Reviewing: Game of Thrones S6E5

Last week I complained that nothing was really happening in Game of Thrones.

I regret that now.

(Spoilers after the jump)

My, how Sansa has grown. She used to be the one in believed in fairy tales, courtly love and chivalry.  Joeffry and Ramsay have stripped those ideals from her.  She is a realist.  Furthermore, she is a student of Littlefinger.  Sophie Turner does a good job of expressing how far she has come.  Of course, Littlefinger recognizes her for what she is.  He does offer her help with the upcoming war on Winterfell.  She refuses and lies to Jon about things she learns from Littlefinger. I can’t tell if this is foolish or wise, which makes it interesting.

Sansa the Realist (photo courtesy of HBO)
Sansa the Realist (photo courtesy of HBO)

Ayra has more training scenes, then things get interesting. She has to kill a member of a dramatic troupe. She goes to the play where they are basically doing a farce of the first season.  Ned gets the worse of it.  This Ned goes around telling people how smart he is, yet everyone knows that he is the dumbest.  From her point of view, this play is dead wrong. However, there is always truth in satire.  If you go back and watch the first season, you can see Ned making mistake after mistake. Of course, hindsight is 20/20 but he didn’t play any of his cards right.  In fact, he was just as much, if not more, as an idealist as Sansa.  It’s a brilliant move to put those scenes back to back.

Jorah gets a great scene with Daenerys as a goodbye scene.  It will be interesting to see if we see Jorah again.

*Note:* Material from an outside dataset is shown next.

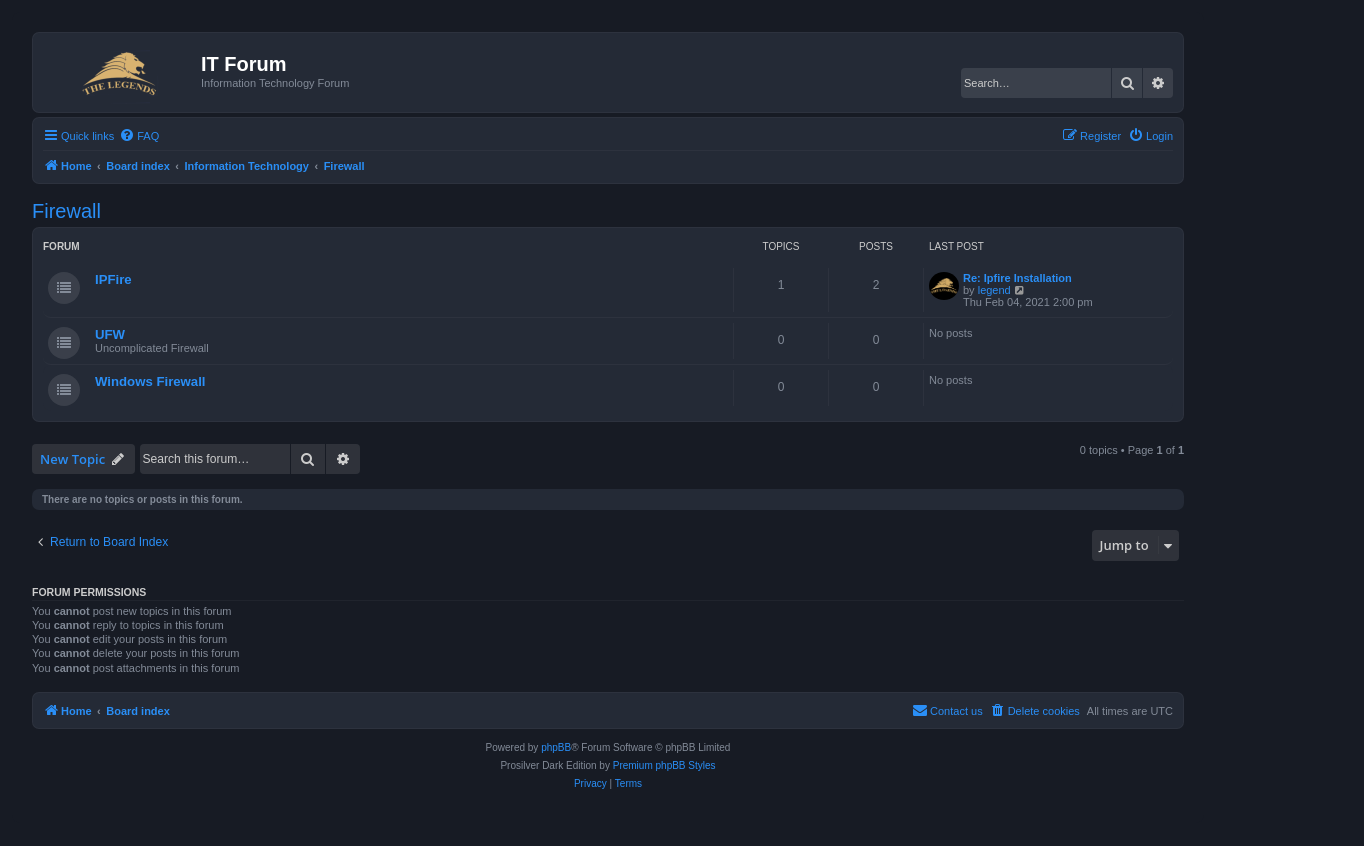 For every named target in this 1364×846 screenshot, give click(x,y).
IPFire (113, 279)
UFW (110, 334)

I hate to say it, but scenes with Tyrion are just not clicking with me.  They are underwritten for Peter Dinklage.  The new red woman, Kinvara, is just a copy of the other red woman. These scenes should be intense (there could be death at any moment if the truce breaks), but what we get is low-level bureaucratic-speak. How exciting!

Yara and Theon during the kingsmoot (photo courtesy of HBO)
Yara and Theon during the kingsmoot (photo courtesy of HBO)

And now for the minority report: the Iron Islands scenes were fantastic. The kingsmoot is an election and this one was exciting.  Euron is a great new character that makes me believe he can do what he promises his people. I don’t believe for a second he will actually do it, just that he could do it.  Theon has a great few moments during the smoot defending his sister.  Now, if next week we only see them cutting trees and sewing sails, then I’ll agree that it’s boring. But for now, it is to me the second most consistently interesting thing about this season.

Bran and the Raven (photo courtesy of HBO)
Bran and the Raven (photo courtesy of HBO)

Scenes with Bran have been fantastic this season.  Like I said last week, it doesn’t hurt that every scene he has had, Max von Sydow has been there. It’s a brilliant way to do flashbacks, espcially when we learn that the Night King was a man created by the children  to protect them from men.  Now, the Night Walker wants to kill the Children as well. And the one scene Sydow’s Three-Eyed Raven is not in is where all hell breaks loose.  The Night King sees Bran in the vision and touches him. This changes everything. Now, the Night King can break past the Raven’s defenses. He can attack the Raven’s lair.  At first, the attack made me let out a huge sigh because it was such a zombie scene it was almost making me laugh.

Then Game of Thrones had it is most terrible, horrific, and finest scene to date.

Bran is vision with the Raven seeing his father as a child. Hodor is there. Yet, the White Walkers are coming.  In the vision, Bran takes control of Hodor. Hodor drags Bran away while Meera follows and everyone else, including the Raven, sacrifice themselves to save Bran.  They get to a door and Meera tells Hodor to “hold the door.” Bran is still in the vision.  Young Hodor has a seizure and repeats “hold the door” until it just becomes Hodor.  It was a beautifully and thrilling sad moment.  I grabbed four tissues. Handed two to the Mrs. and use the other two on both eyes. It was executed perfectly and reminds you, no matter how you feel about the scene in particular, that Game of Thrones has the power to emotionally devastate you. You care for these characters even though you know that the world they live in is so creul that death is the only true god.  I had trouble sleeping that night because I could still hear the screams. I am not sure I can rewatch it.

The scene itself raises way too many questions: Can Bran alter time? Are we watching an ultraviolent Groundhog Day where we just wait for Bran to get it right? Is everything Bran’s fault?